**EXERCISE GOAL**
Look through the records below for the word "Revolução". Report how many lines have it, and only that number.
☆ ☆ ☆ ☆ ☆ ☆ ☆
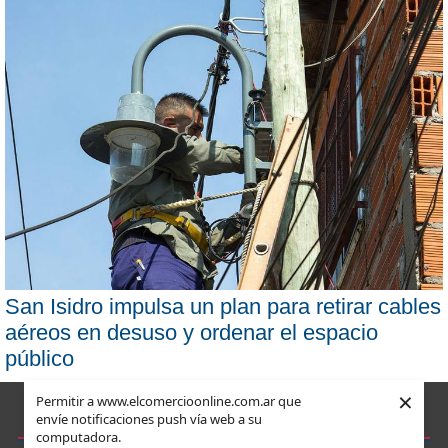
San Isidro impulsa un plan para retirar cables
aéreos en desuso y ordenar el espacio
público
×
Permitir a www.elcomercioonline.com.ar que
envíe notificaciones push vía web a su
computadora.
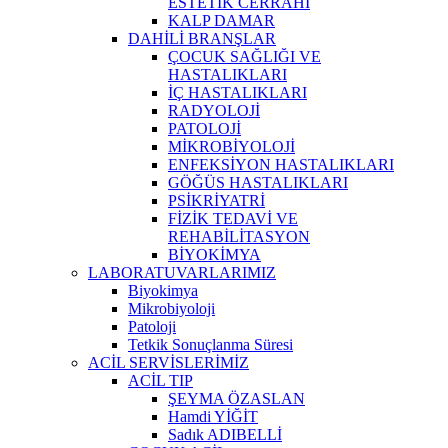
ESTETİK CERRAHİ
KALP DAMAR
DAHİLİ BRANŞLAR
ÇOCUK SAĞLIĞI VE
HASTALIKLARI
İÇ HASTALIKLARI
RADYOLOJİ
PATOLOJİ
MİKROBİYOLOJİ
ENFEKSİYON HASTALIKLARI
GÖĞÜS HASTALIKLARI
PSİKRİYATRİ
FİZİK TEDAVİ VE
REHABİLİTASYON
BİYOKİMYA
LABORATUVARLARIMIZ
Biyokimya
Mikrobiyoloji
Patoloji
Tetkik Sonuçlanma Süresi
ACİL SERVİSLERİMİZ
ACİL TIP
ŞEYMA ÖZASLAN
Hamdi YİĞİT
Sadık ADIBELLİ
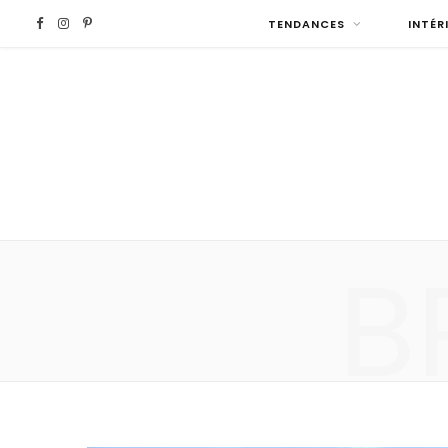
F
I
P
TENDANCES
INTÉR
a
n
i
c
s
n
e
t
t
b
a
e
B
o
g
r
o
r
e
k
a
s
m
t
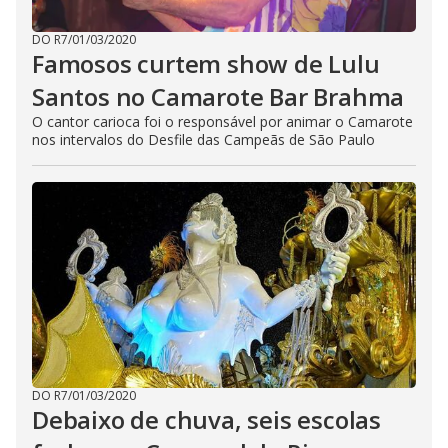
DO R7
/
01/03/2020
Famosos curtem show de Lulu
Santos no Camarote Bar Brahma
O cantor carioca foi o responsável por animar o Camarote
nos intervalos do Desfile das Campeãs de São Paulo
DO R7
/
01/03/2020
Debaixo de chuva, seis escolas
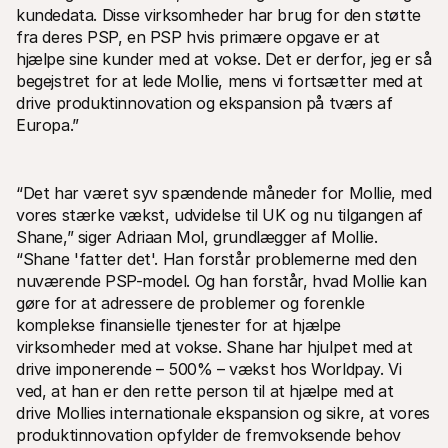
kundedata. Disse virksomheder har brug for den støtte 
For kunder
Find ud af, hvorfor Mollie er på din bankudskrift
fra deres PSP, en PSP hvis primære opgave er at 
For Mollie-kunder
hjælpe sine kunder med at vokse. Det er derfor, jeg er så 
Kontakt vores kundesupport
begejstret for at lede Mollie, mens vi fortsætter med at 
Kontakt salg
drive produktinnovation og ekspansion på tværs af 
Oplev hvordan vi kan hjælpe din forretning
Europa.”
“Det har været syv spændende måneder for Mollie, med 
vores stærke vækst, udvidelse til UK og nu tilgangen af 
Shane,” siger Adriaan Mol, grundlægger af Mollie. 
“Shane 'fatter det'. Han forstår problemerne med den 
nuværende PSP-model. Og han forstår, hvad Mollie kan 
gøre for at adressere de problemer og forenkle 
komplekse finansielle tjenester for at hjælpe 
virksomheder med at vokse. Shane har hjulpet med at 
drive imponerende – 500% – vækst hos Worldpay. Vi 
ved, at han er den rette person til at hjælpe med at 
drive Mollies internationale ekspansion og sikre, at vores 
produktinnovation opfylder de fremvoksende behov 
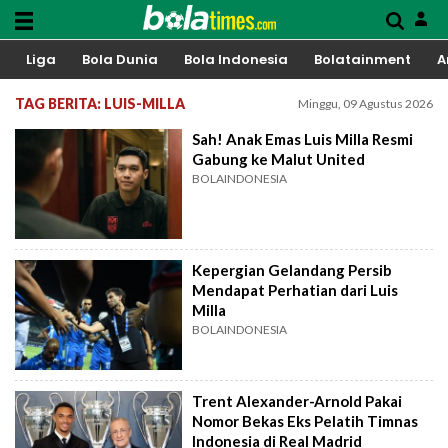
Liga
Bola Dunia
Bola Indonesia
Bolatainment
A
TAG BERITA: LUIS-MILLA
Minggu, 09 Agustus 2026
Sah! Anak Emas Luis Milla Resmi
Gabung ke Malut United
BOLAINDONESIA
Kepergian Gelandang Persib
Mendapat Perhatian dari Luis
Milla
BOLAINDONESIA
Trent Alexander-Arnold Pakai
Nomor Bekas Eks Pelatih Timnas
Indonesia di Real Madrid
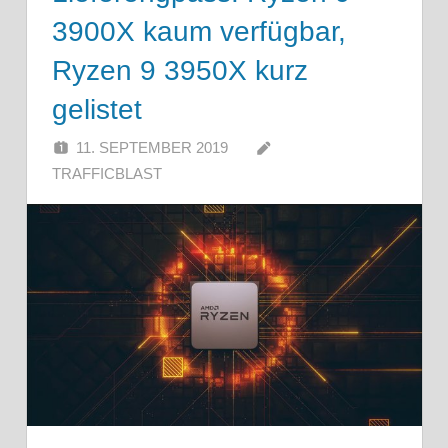
3900X kaum verfügbar,
Ryzen 9 3950X kurz
gelistet
11. SEPTEMBER 2019
TRAFFICBLAST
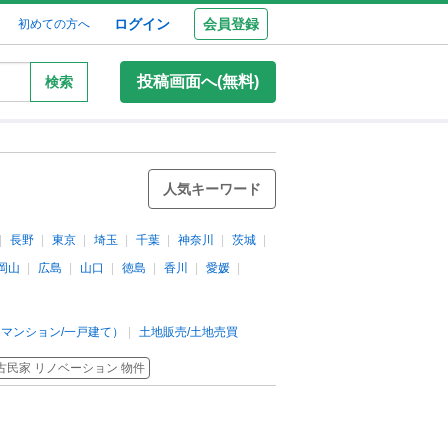
ログイン
会員登録
初めての方へ
投稿画面へ(無料)
検索
人気キーワード
長野
東京
埼玉
千葉
神奈川
茨城
岡山
広島
山口
徳島
香川
愛媛
マンション/一戸建て）
土地販売/土地売買
古民家 リノベーション 物件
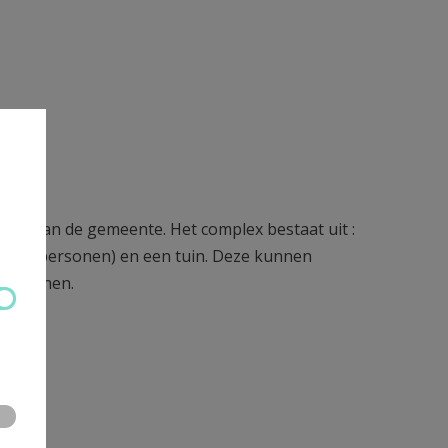
anden van de gemeente. Het complex bestaat uit :
(tot 25 personen) en een tuin. Deze kunnen
-personen.
te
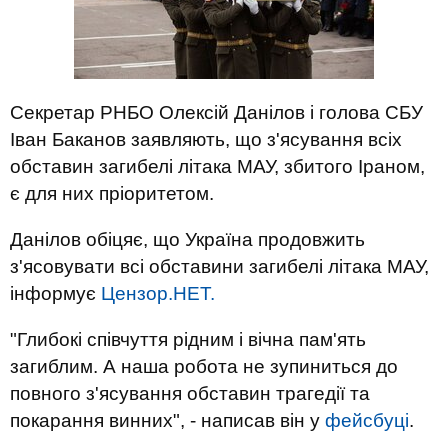
Секретар РНБО Олексій Данілов і голова СБУ
Іван Баканов заявляють, що з'ясування всіх
обставин загибелі літака МАУ, збитого Іраном,
є для них пріоритетом.
Данілов обіцяє, що Україна продовжить
з'ясовувати всі обставини загибелі літака МАУ,
інформує
Цензор.НЕТ.
"Глибокі співчуття рідним і вічна пам'ять
загиблим. А наша робота не зупиниться до
повного з'ясування обставин трагедії та
покарання винних", - написав він у
фейсбуці
.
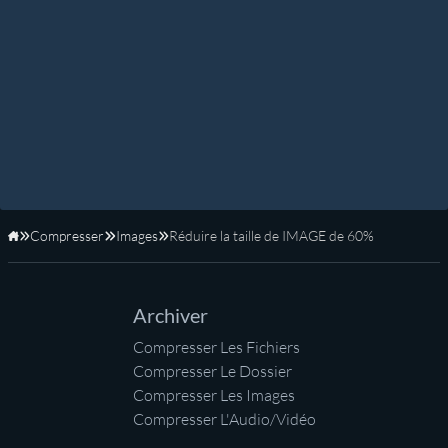
Compresser
Images
Réduire la taille de IMAGE de 60%
Accueil
Archiver
Compresser Les Fichiers
Compresser Le Dossier
Compresser Les Images
Compresser L'Audio/Vidéo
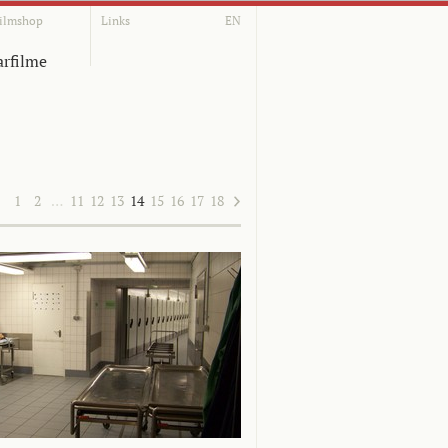
ilmshop
Links
EN
rfilme
1
2
…
11
12
13
14
15
16
17
18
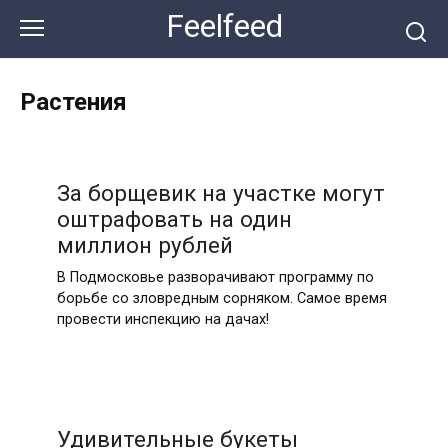
Перейти
Feelfeed
к
контенту
Растения
За борщевик на участке могут
оштрафовать на один
миллион рублей
В Подмосковье разворачивают программу по
борьбе со зловредным сорняком. Самое время
провести инспекцию на дачах!
Удивительные букеты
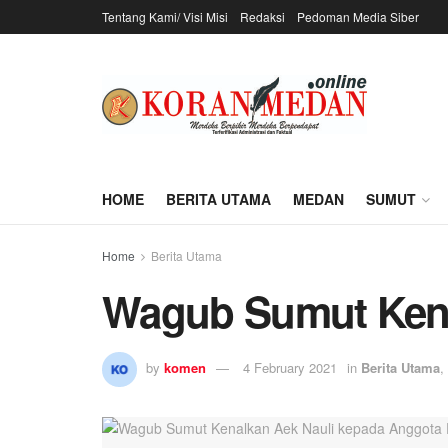
Tentang Kami/ Visi Misi
Redaksi
Pedoman Media Siber
HOME
BERITA UTAMA
MEDAN
SUMUT
Home
Berita Utama
Wagub Sumut Kena
by
komen
4 February 2021
in
Berita Utama
,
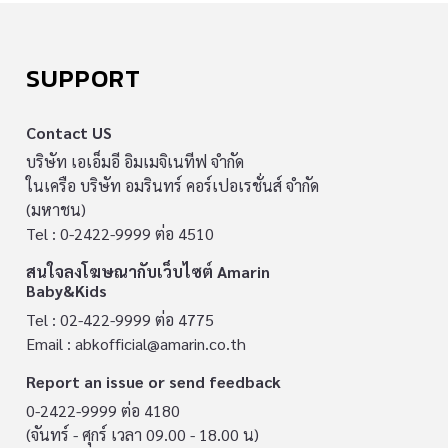
SUPPORT
Contact US
บริษัท เอเอ็มอี อิมเมจิเนทีฟ จำกัด
ในเครือ บริษัท อมรินทร์ คอร์เปอเรชั่นส์ จำกัด
(มหาชน)
Tel : 0-2422-9999 ต่อ 4510
สนใจลงโฆษณากับเว็บไซต์ Amarin
Baby&Kids
Tel : 02-422-9999 ต่อ 4775
Email :
abkofficial@amarin.co.th
Report an issue or send feedback
0-2422-9999 ต่อ 4180
(จันทร์ - ศุกร์ เวลา 09.00 - 18.00 น)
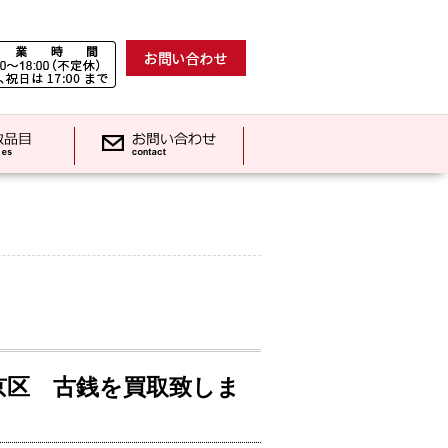
京区 古銭を買取致しま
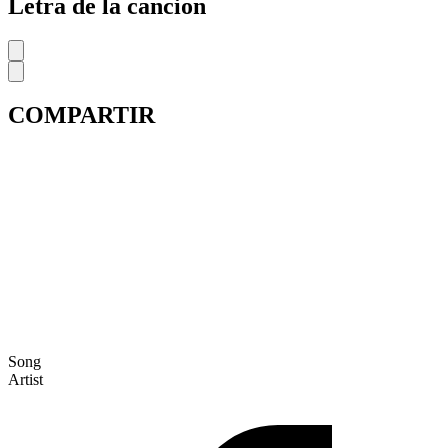
Letra de la cancion
COMPARTIR
Song
Artist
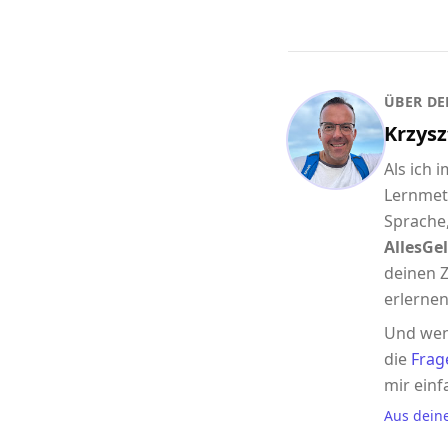
ÜBER DE
Krzysz
Als ich 
Lernmet
Sprache,
AllesGel
deinen Z
erlernen
Und wen
die
Frag
mir einf
Aus dein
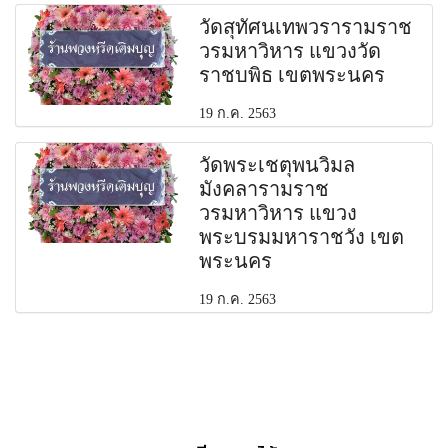
วัดสุทัศนเทพวรารามราช
วรมหาวิหาร แขวงวัด
ราชบพิธ เขตพระนคร
19 ก.ค. 2563
วัดพระเชตุพนวิมล
มังคลารามราช
วรมหาวิหาร แขวง
พระบรมมหาราชวัง เขต
พระนคร
19 ก.ค. 2563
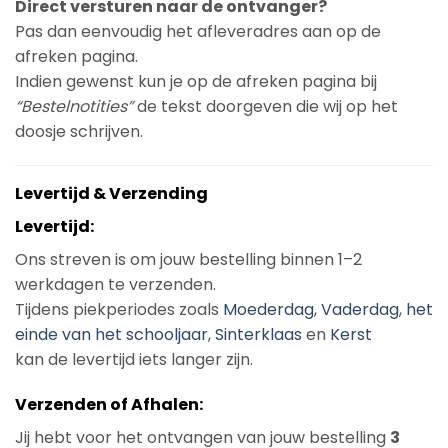
Direct versturen naar de ontvanger?
Pas dan eenvoudig het afleveradres aan op de
afreken pagina.
Indien gewenst kun je op de afreken pagina bij
“Bestelnotities”
de tekst doorgeven die wij op het
doosje schrijven.
Levertijd & Verzending
Levertijd:
Ons streven is om jouw bestelling binnen 1–2
werkdagen te verzenden.
Tijdens piekperiodes zoals
Moederdag
,
Vaderdag
,
het
einde van het schooljaar
,
Sinterklaas
en
Kerst
kan de levertijd iets langer zijn.
Verzenden of Afhalen:
Jij hebt voor het ontvangen van jouw bestelling
3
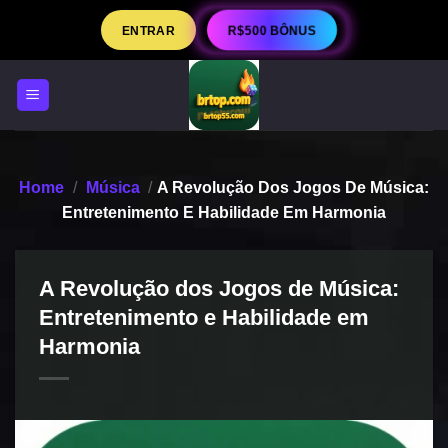
Skip
R$500 BÔNUS
ENTRAR
to
content
Home
/
Música
/
A Revolução Dos Jogos De Música:
Entretenimento E Habilidade Em Harmonia
A Revolução dos Jogos de Música:
Entretenimento e Habilidade em
Harmonia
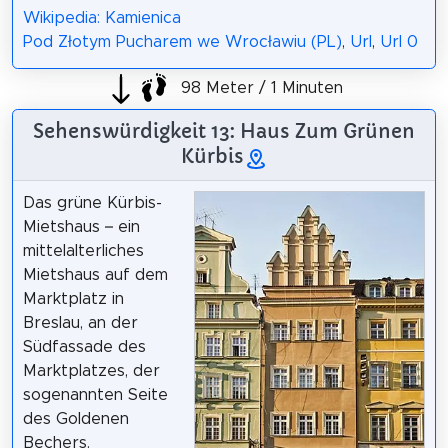
Wikipedia: Kamienica
Pod Złotym Pucharem we Wrocławiu (PL)
,
Url
,
Url 0
98 Meter / 1 Minuten
Sehenswürdigkeit 13: Haus Zum Grünen
Kürbis
Das grüne Kürbis-
Mietshaus – ein
mittelalterliches
Mietshaus auf dem
Marktplatz in
Breslau, an der
Südfassade des
Marktplatzes, der
sogenannten Seite
des Goldenen
Bechers.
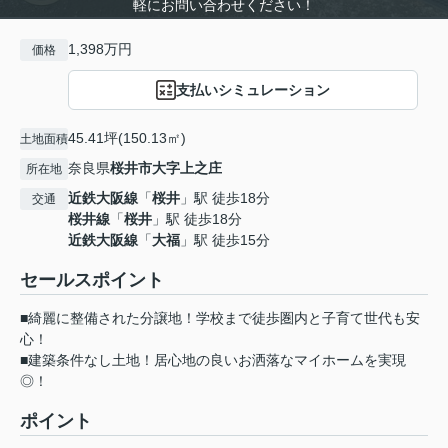
軽にお問い合わせください！
1,398万円
価格
支払いシミュレーション
45.41坪(150.13㎡)
土地面積
奈良県
桜井市
大字上之庄
所在地
近鉄大阪線
「
桜井
」駅 徒歩18分
交通
桜井線
「
桜井
」駅 徒歩18分
近鉄大阪線
「
大福
」駅 徒歩15分
セールスポイント
■綺麗に整備された分譲地！学校まで徒歩圏内と子育て世代も安
心！
■建築条件なし土地！居心地の良いお洒落なマイホームを実現
◎！
ポイント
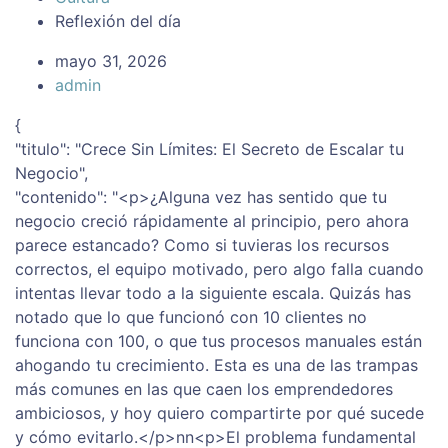
Reflexión del día
mayo 31, 2026
admin
{
"titulo": "Crece Sin Límites: El Secreto de Escalar tu
Negocio",
"contenido": "<p>¿Alguna vez has sentido que tu
negocio creció rápidamente al principio, pero ahora
parece estancado? Como si tuvieras los recursos
correctos, el equipo motivado, pero algo falla cuando
intentas llevar todo a la siguiente escala. Quizás has
notado que lo que funcionó con 10 clientes no
funciona con 100, o que tus procesos manuales están
ahogando tu crecimiento. Esta es una de las trampas
más comunes en las que caen los emprendedores
ambiciosos, y hoy quiero compartirte por qué sucede
y cómo evitarlo.</p>nn<p>El problema fundamental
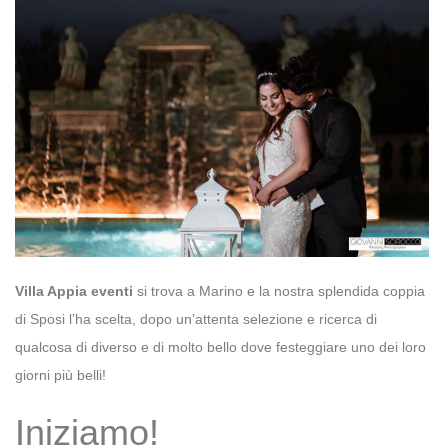
Villa Appia eventi
si trova a Marino e la nostra splendida coppia
di Sposi l’ha scelta, dopo un’attenta selezione e ricerca di
qualcosa di diverso e di molto bello dove festeggiare uno dei loro
giorni più belli!
Iniziamo!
☆ ☆ ☆ ☆ ☆ ☆ ☆
**FINISHED EXERCISE**
2